213 Deputy Billy Kelleher asked the Minister for Health the other countries in Europe in which chronic disease is managed within the primary care setting; and if he will make a statement on the matter. [23377/12]

Amharc ar fhreagra

Billy Kelleher

Ceist:

214 Deputy Billy Kelleher asked the Minister for Health if he will provide further detail on the way he envisages chronic disease being managed within the primary care setting; if he will outline the role of each allied professional in terms of its management; and if he will make a statement on the matter. [23378/12]

Amharc ar fhreagra

Freagraí scríofa (Ceist ar Minister for Health)

I propose to take Questions Nos. 212 to 214, inclusive, together.

Many EU countries are moving towards a system where chronic diseases are managed within a primary care setting and are at different stages of development. Scandinavian countries, Germany and the UK Health Systems, in particular, have led the way in terms of chronic diseases being delivered in primary care settings. Here in Ireland, the HSE is developing chronic disease programmes to improve patient access and to manage patient care in an integrated manner across service settings. The programmes will be multidisciplinary in nature and will involve GPs, nursing staff, allied health professionals and other members of the primary care team, who will deliver appropriate care in the primary care setting. The programmes aim to deliver better health outcomes, enhanced clinical decision making and more effective use of resources.

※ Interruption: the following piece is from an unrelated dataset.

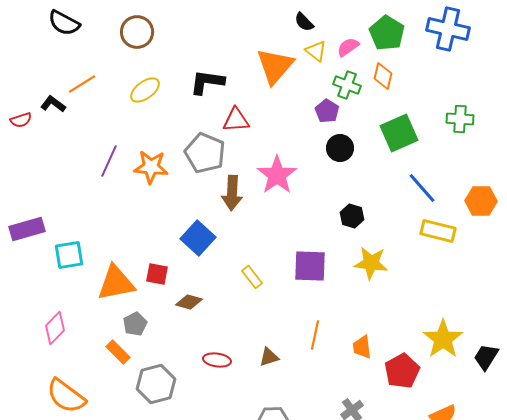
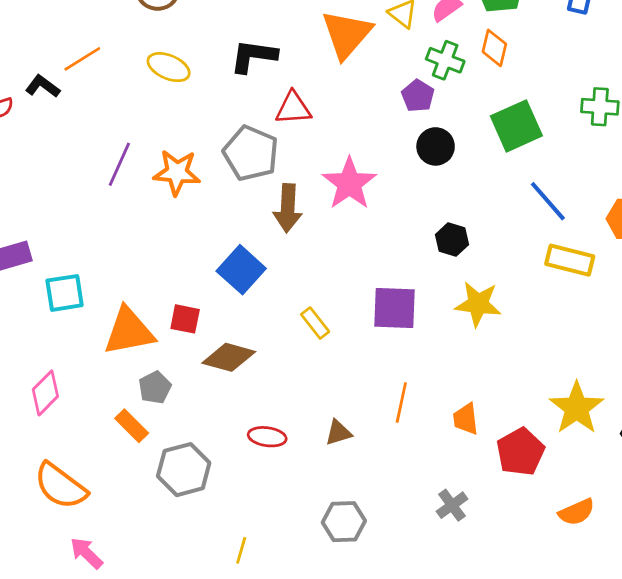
yellow ellipse: (145, 90) -> (169, 67), turned 60
brown diamond: (189, 302) -> (229, 357), size x1.4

Work is ongoing on the development of the following programmes which are particularly relevant to primary care: Diabetes; Stroke; Heart Failure; Asthma; and COPD. The Diabetes programme is due to commence in Quarter 4 of 2012. The model of care for the Integrated Care Diabetes Package prescribes that:

1. Uncomplicated Type 2 Diabetes patients will be managed in Primary Care only.

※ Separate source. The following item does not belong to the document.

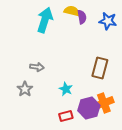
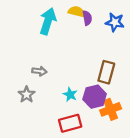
purple hexagon: (89, 108) -> (95, 97), moved
red rectangle: (66, 116) -> (70, 123), size x1.5

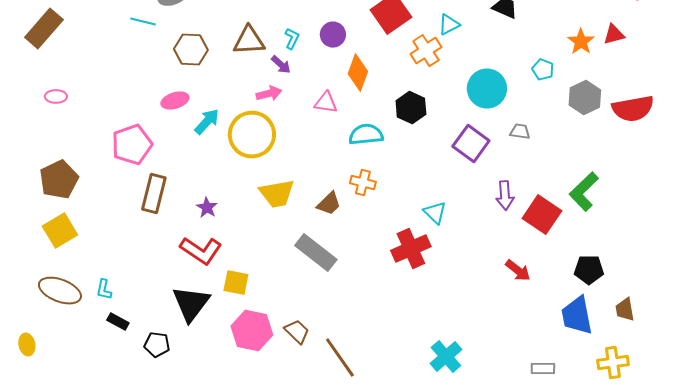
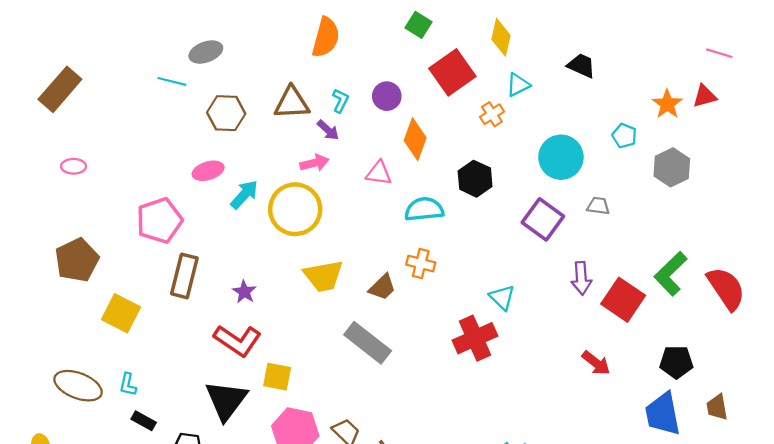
orange cross: (426, 51) -> (492, 114), size x0.7
red semicircle: (633, 109) -> (726, 288), moved, turned -114
yellow square: (60, 231) -> (121, 313), moved, turned -32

2. Patients with complicated Type 2 Diabetes, as defined by the National Model of Diabetes Care, will be managed by both primary and secondary care.

3. All patients with Type 1 Diabetes, genetic causes of Diabetes (MODY Diabetes), secondary causes of Diabetes, post-transplant Diabetes and pregnancy and Diabetes, will be managed in secondary care only.

The integrated model of care for diabetes is to be rolled out on a phased basis as resources permit. Work is also continuing on progressing initiatives introduced in 2011, including the national multidisciplinary foot care programme and the national retinopathy screening programme.

A National Steering Committee has been set up to oversee implementation of the Diabetes programme and the key work streams are:

Alignment of 10 pilot diabetes initiatives with nationally agreed model of care;

Selection of Phase 1 sites;

Recruitment of Integrated Care Diabetes Nurse Specialists;

Progression of ICT Development;

Discussions with Irish Medical Organisation (IMO) and other relevant parties;

Identification of Drug Savings.

The roll-out of the national Diabetes programme is to be phased over 4 years (2012-2015) as follows—

In 2012, it is aimed to cover up to 1 million of the population;

2013 targeted to cover additional population of 1.7 million;

2014 targeted to cover further additional population of 1.7 million;

2015 targeted to cover final population of 0.45 million.

€2 million is required for the Diabetes programme in 2012 and this has been identified from within existing HSE resources. Funding for implementation in 2013 to 2015 is dependent on the identification of savings within the health system which will be re-invested in diabetes care.